======== Input material

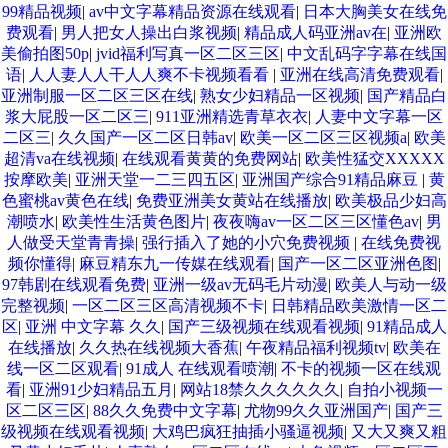
99精品视频
|
av中文字幕精品资源在线观看
|
日本大胸美女在线免
费观看
|
男人把女人操出白浆视频
|
精品成人码亚洲av在
|
亚洲欧
美偷拍图50p
|
jvid福利写真一区二区三区
|
中文乱码字字幕在线国
语
|
人人妻人人干人人爽不卡视频看看
|
亚洲在线高清免费观看
|
亚洲制服一区二区三区在线
|
熟女少妇精品一区视频
|
国产精品白
浆大屁股一区二区三
|
911亚洲精选青草衣衣
|
人妻中文字幕一区
二区三
|
久久国产一区二区日韩av
|
欧美一区二区三区视频a
|
欧美
超清va在线视频
|
在线观看黄黄的免费网站
|
欧美性猛交XXXXX
按摩欧美
|
亚洲天堂一二三四五区
|
亚洲国产综合91精品麻豆
|
黄
色蜜桃av黄色在线
|
免费亚洲美女黄站在线播放
|
欧美极品少妇高
潮喷水
|
欧美性生活黄色图片
|
夜夜嗨av一区二区三区懂色av
|
男
人做受天堂青青操
|
强行插入了她的小穴免费视频
|
在线免费视
频你懂得
|
麻豆精东九一传媒在线观看
|
国产一区二区亚洲色图
|
97韩剧在线观看免费
|
亚洲一级av无码毛片动漫
|
欧美人与动一级
完整视频
|
一区二区三区高清视频不卡
|
日韩精品欧美激情一区二
区
|
亚洲 中文字幕 久久
|
国产三级视频在线观看视频
|
91精品成人
在线播放
|
久久热在线视频大香蕉
|
午夜精品福利视频tv
|
欧美在
线一区二区观看
|
91成人 在线观看喷潮
|
不卡的视频一区在线观
看
|
亚洲91少妇精品五月
|
网站18禁久久久久久久
|
自拍小视频一
区二区三区
|
88久久免费中文字幕
|
尤物99久久亚洲国产
|
国产三
级视频在线观看视频
|
大鸡巴疯狂抽插小骚逼视频
|
又大又爽又粗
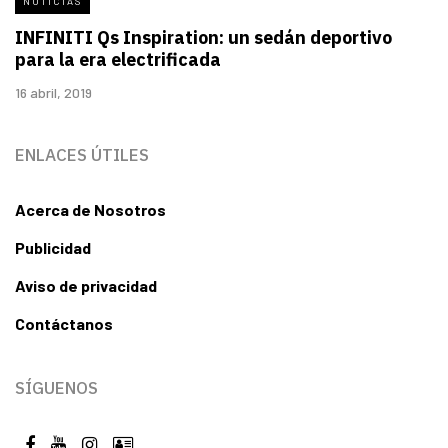
NOTICIAS
INFINITI Qs Inspiration: un sedán deportivo
para la era electrificada
16 abril, 2019
ENLACES ÚTILES
Acerca de Nosotros
Publicidad
Aviso de privacidad
Contáctanos
SÍGUENOS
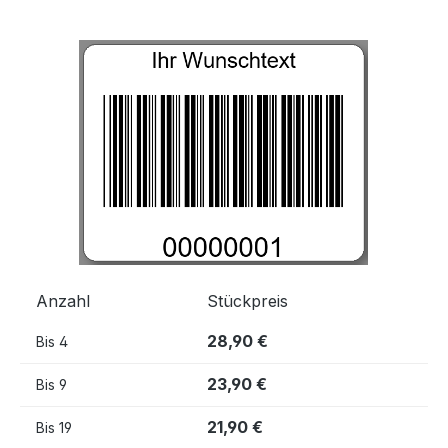
Bildergalerie überspringen
Anzahl
Stückpreis
28,90 €
Bis
4
23,90 €
Bis
9
21,90 €
Bis
19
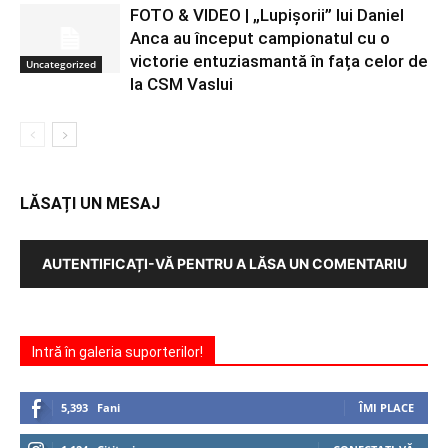
FOTO & VIDEO | „Lupișorii” lui Daniel
Anca au început campionatul cu o
victorie entuziasmantă în fața celor de
Uncategorized
la CSM Vaslui
LĂSAȚI UN MESAJ
AUTENTIFICAȚI-VĂ PENTRU A LĂSA UN COMENTARIU
Intră în galeria suporterilor!
5,393
Fani
ÎMI PLACE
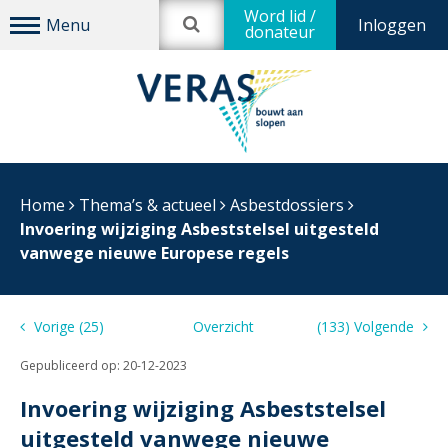
Word lid /
Inloggen
donateur
Home
Thema’s & actueel
Asbestdossiers
Invoering wijziging Asbeststelsel uitgesteld
vanwege nieuwe Europese regels
Vorige (25)
Overzicht
(133) Volgende
Gepubliceerd op:
20-12-2023
Invoering wijziging Asbeststelsel
uitgesteld vanwege nieuwe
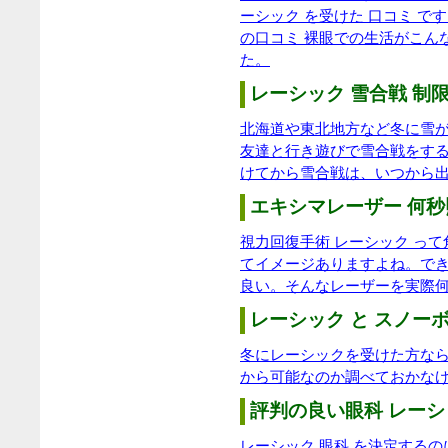
ーシック を受けた 口コミ で
の口コミ 裸眼での生活がこん
た。
レーシック 雪合戦 制限
北海道や東北地方など冬に雪
友達と行き遊びで雪合戦をす
けてから雪合戦は、いつから
エキシマレーザー 何秒
視力回復手術 レーシック っ
てイメージありますよね。で
良い。そんなレーザーを実際
レーシック と スノーボ
冬にレーシックを受けた方な
から可能なのか調べておかな
評判の良い眼科 レーシ
レーシック 眼科 を決定する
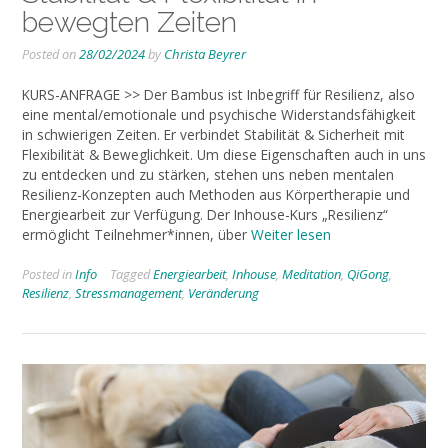
bewegten Zeiten
Posted on
28/02/2024
by
Christa Beyrer
KURS-ANFRAGE >> Der Bambus ist Inbegriff für Resilienz, also
eine mental/emotionale und psychische Widerstandsfähigkeit
in schwierigen Zeiten. Er verbindet Stabilität & Sicherheit mit
Flexibilität & Beweglichkeit. Um diese Eigenschaften auch in uns
zu entdecken und zu stärken, stehen uns neben mentalen
Resilienz-Konzepten auch Methoden aus Körpertherapie und
Energiearbeit zur Verfügung. Der Inhouse-Kurs „Resilienz“
ermöglicht Teilnehmer*innen, über
Weiter lesen
Posted in
Info
Tagged
Energiearbeit
,
Inhouse
,
Meditation
,
QiGong
,
Resilienz
,
Stressmanagement
,
Veränderung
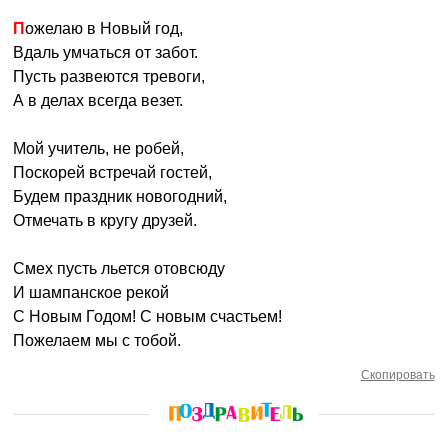
Пожелаю в Новый год,
Вдаль умчаться от забот.
Пусть развеются тревоги,
А в делах всегда везет.
Мой учитель, не робей,
Поскорей встречай гостей,
Будем праздник новогодний,
Отмечать в кругу друзей.
Смех пусть льется отовсюду
И шампанское рекой
С Новым Годом! С новым счастьем!
Пожелаем мы с тобой.
Скопировать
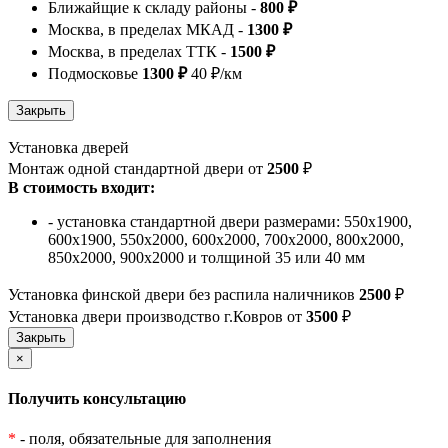
Ближайщие к складу районы -
800 ₽
Москва, в пределах МКАД -
1300 ₽
Москва, в пределах ТТК -
1500 ₽
Подмосковье
1300 ₽
40 ₽/км
Установка дверей
Монтаж одной стандартной двери от
2500
₽
В стоимость входит:
- установка стандартной двери размерами: 550х1900,
600х1900, 550х2000, 600х2000, 700х2000, 800х2000,
850х2000, 900х2000 и толщиной 35 или 40 мм
Установка финской двери без распила наличников
2500
₽
Установка двери производство г.Ковров от
3500
₽
×
Получить консультацию
*
- поля, обязательные для заполнения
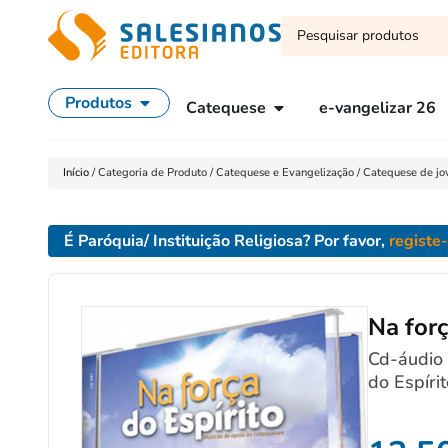
Produtos
Catequese
e-vangelizar 26
Início
/
Categoria de Produto
/
Catequese e Evangelização
/
Catequese de jo
É Paróquia/ Instituição Religiosa? Por favor,
registe
Na forç
Cd-áudio 
do Espírit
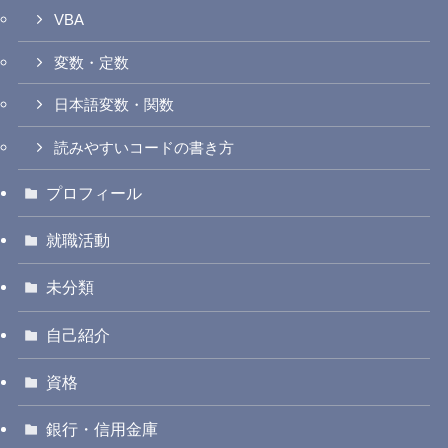
VBA
変数・定数
日本語変数・関数
読みやすいコードの書き方
プロフィール
就職活動
未分類
自己紹介
資格
銀行・信用金庫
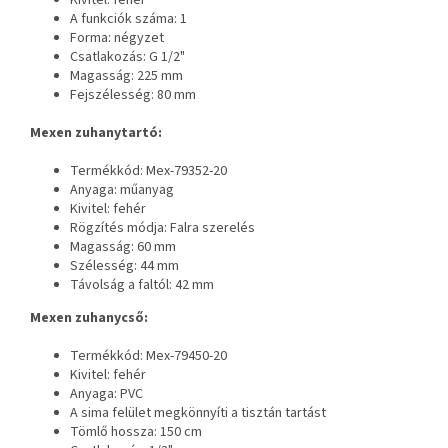
A funkciók száma: 1
Forma: négyzet
Csatlakozás: G 1/2"
Magasság: 225 mm
Fejszélesség: 80 mm
Mexen zuhanytartó:
Termékkód: Mex-79352-20
Anyaga: műanyag
Kivitel: fehér
Rögzítés módja: Falra szerelés
Magasság: 60 mm
Szélesség: 44 mm
Távolság a faltól: 42 mm
Mexen zuhanycső:
Termékkód: Mex-79450-20
Kivitel: fehér
Anyaga: PVC
A sima felület megkönnyíti a tisztán tartást
Tömlő hossza: 150 cm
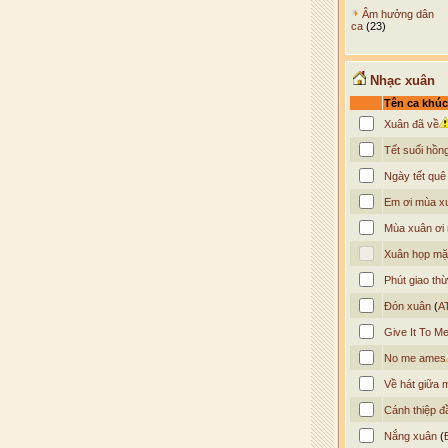
Âm hưởng dân
ca
(23)
Nhạc xuân
Tên ca khúc
Xuân đã về
Tết suối hồn
Ngày tết quê
Em ơi mùa xu
Mùa xuân ơi
Xuân họp mặ
Phút giao thừ
Đón xuân
(
A
Give It To M
No me ames
Về hát giữa 
Cánh thiệp đ
Nắng xuân
(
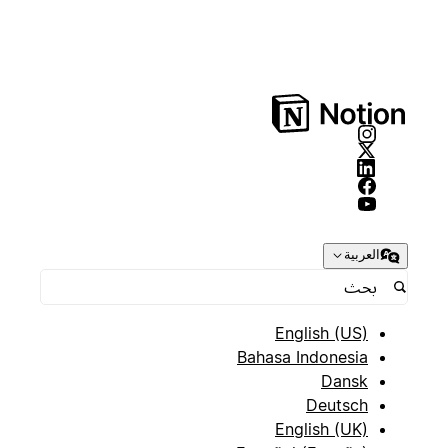
العربية
English (US)
Bahasa Indonesia
Dansk
Deutsch
English (UK)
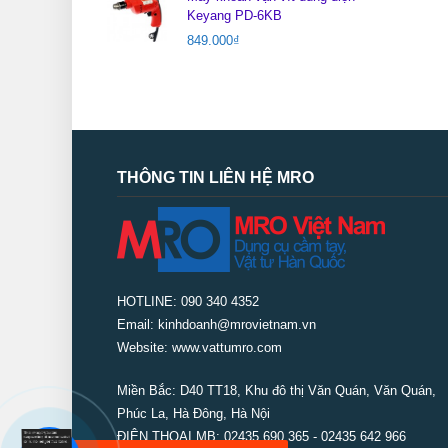
Keyang PD-6KB
849.000
₫
THÔNG TIN LIÊN HỆ MRO
HOTLINE: 090 340 4352
Email: kinhdoanh@mrovietnam.vn
Website: www.vattumro.com
Miền Bắc:
D40 TT18, Khu đô thị Văn Quán, Văn Quán,
Phúc La, Hà Đông, Hà Nội
ĐIỆN THOẠI MB: 02435 690 365 - 02435 642 966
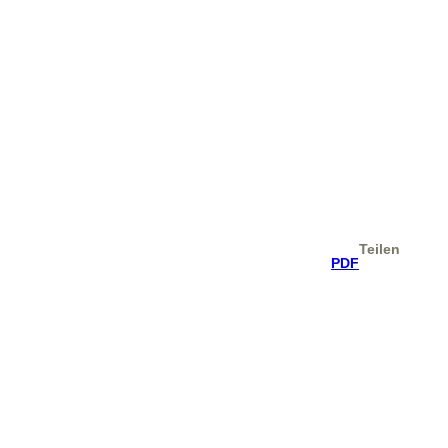
Teilen
PDF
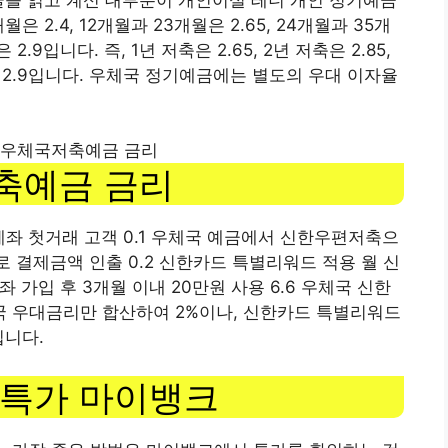
 2.4, 12개월과 23개월은 2.65, 24개월과 35개
 2.9입니다. 즉, 1년 저축은 2.65, 2년 저축은 2.85,
저축은 2.9입니다. 우체국 정기예금에는 별도의 우대 이자율
 우체국저축예금 금리
축예금 금리
계좌 첫거래 고객 0.1 우체국 예금에서 신한우편저축으
로 결제금액 인출 0.2 신한카드 특별리워드 적용 월 신
 가입 후 3개월 이내 20만원 사용 6.6 우체국 신한
 우대금리만 합산하여 2%이나, 신한카드 특별리워드
입니다.
 특가 마이뱅크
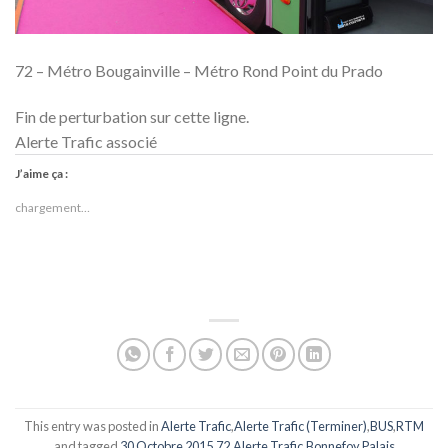
72 – Métro Bougainville – Métro Rond Point du Prado
Fin de perturbation sur cette ligne.
Alerte Trafic associé
J’aime ça :
chargement…
This entry was posted in
Alerte Trafic
,
Alerte Trafic (Terminer)
,
BUS
,
RTM
and tagged
30 Octobre 2015
,
72
,
Alerte Trafic
,
Bonnefoy Palais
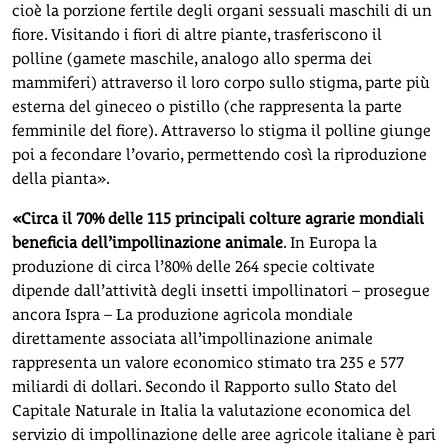
cioè la porzione fertile degli organi sessuali maschili di un
fiore. Visitando i fiori di altre piante, trasferiscono il
polline (gamete maschile, analogo allo sperma dei
mammiferi) attraverso il loro corpo sullo stigma, parte più
esterna del gineceo o pistillo (che rappresenta la parte
femminile del fiore). Attraverso lo stigma il polline giunge
poi a fecondare l’ovario, permettendo così la riproduzione
della pianta».
«Circa il 70% delle 115 principali colture agrarie mondiali
beneficia dell’impollinazione animale
. In Europa la
produzione di circa l’80% delle 264 specie coltivate
dipende dall’attività degli insetti impollinatori – prosegue
ancora Ispra – La produzione agricola mondiale
direttamente associata all’impollinazione animale
rappresenta un valore economico stimato tra 235 e 577
miliardi di dollari. Secondo il Rapporto sullo Stato del
Capitale Naturale in Italia la valutazione economica del
servizio di impollinazione delle aree agricole italiane è pari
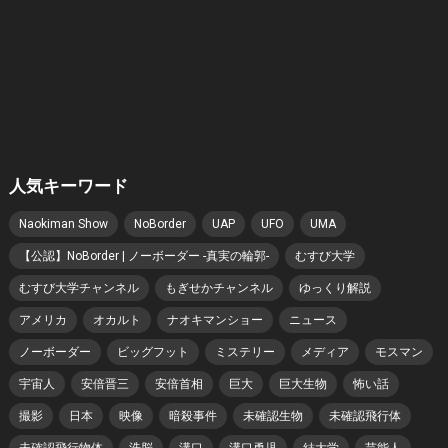
人気キーワード
Naokiman Show
NoBorder
UAP
UFO
UMA
【公認】NoBorder | ノーボーダー -真実の輪郭-
むすび大学
むすび大学チャンネル
もぎせかチャンネル
ゆっくり解説
アメリカ
オカルト
ナオキマンショー
ニュース
ノーボーダー
ビッグフット
ミステリー
メディア
モスマン
宇宙人
安倍晋三
安倍首相
巨大
巨大生物
怖い話
撮影
日本
映像
暗殺事件
未確認生物
未確認飛行体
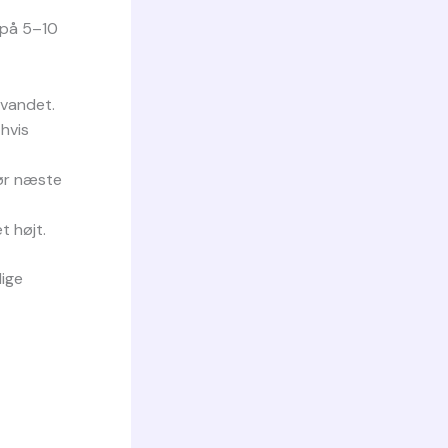
 på 5–10
 vandet.
 hvis
før næste
t højt.
lige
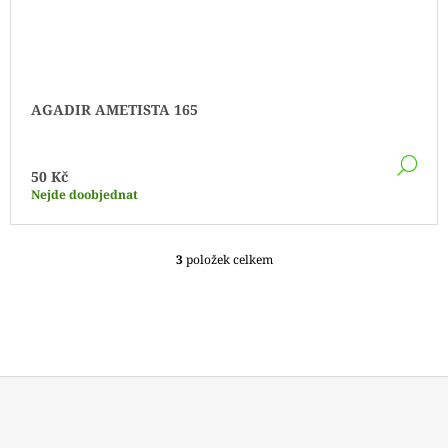
AGADIR AMETISTA 165
DE
50 Kč
Nejde doobjednat
3
položek celkem
O
V
L
Á
D
A
C
Í
P
Z
R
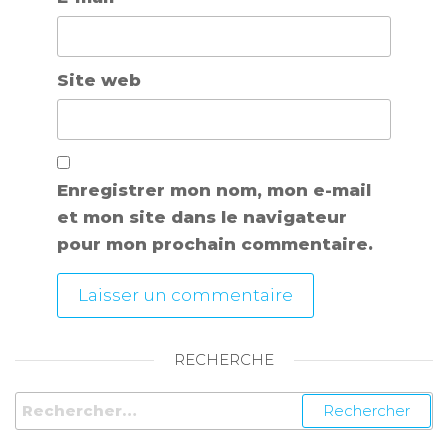
Site web
Enregistrer mon nom, mon e-mail
et mon site dans le navigateur
pour mon prochain commentaire.
RECHERCHE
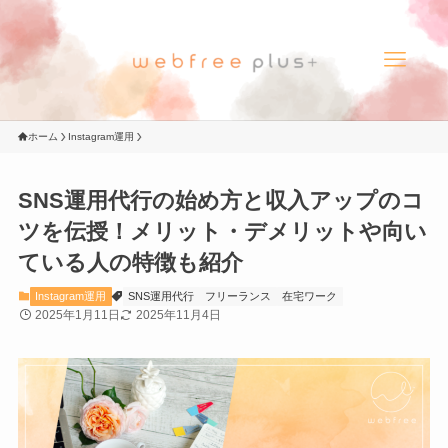
ホーム
Instagram運用
SNS運用代行の始め方と収入アップのコ
ツを伝授！メリット・デメリットや向い
ている人の特徴も紹介
Instagram運用
SNS運用代行
フリーランス
在宅ワーク
2025年1月11日
2025年11月4日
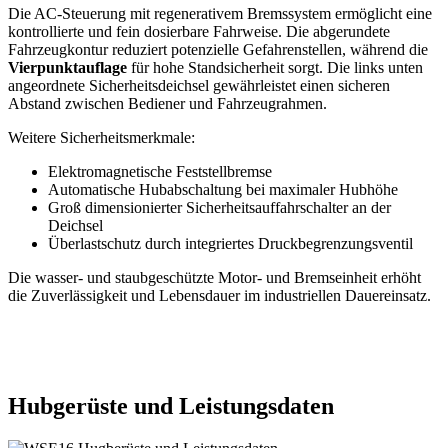
Die AC-Steuerung mit regenerativem Bremssystem ermöglicht eine
kontrollierte und fein dosierbare Fahrweise. Die abgerundete
Fahrzeugkontur reduziert potenzielle Gefahrenstellen, während die
Vierpunktauflage
für hohe Standsicherheit sorgt. Die links unten
angeordnete Sicherheitsdeichsel gewährleistet einen sicheren
Abstand zwischen Bediener und Fahrzeugrahmen.
Weitere Sicherheitsmerkmale:
Elektromagnetische Feststellbremse
Automatische Hubabschaltung bei maximaler Hubhöhe
Groß dimensionierter Sicherheitsauffahrschalter an der
Deichsel
Überlastschutz durch integriertes Druckbegrenzungsventil
Die wasser- und staubgeschützte Motor- und Bremseinheit erhöht
die Zuverlässigkeit und Lebensdauer im industriellen Dauereinsatz.
Hubgerüste und Leistungsdaten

================

### Description of the task
Reproduce the data above exactly, but only from the line containing "Rögzítés módja: Falra szerelés" through the line containing "Give It To M"; skip the pictures.

### Answer section
Rögzítés módja: Falra szerelés
Magasság: 60 mm
Szélesség: 44 mm
Távolság a faltól: 42 mm
Mexen zuhanycső:
Termékkód: Mex-79450-20
Kivitel: fehér
Anyaga: PVC
A sima felület megkönnyíti a tisztán tartást
Tömlő hossza: 150 cm
Âm hưởng dân
ca
(23)
Nhạc xuân
Tên ca khúc
Xuân đã về
Tết suối hồn
Ngày tết quê
Em ơi mùa xu
Mùa xuân ơi
Xuân họp mặ
Phút giao thừ
Đón xuân
(
A
Give It To M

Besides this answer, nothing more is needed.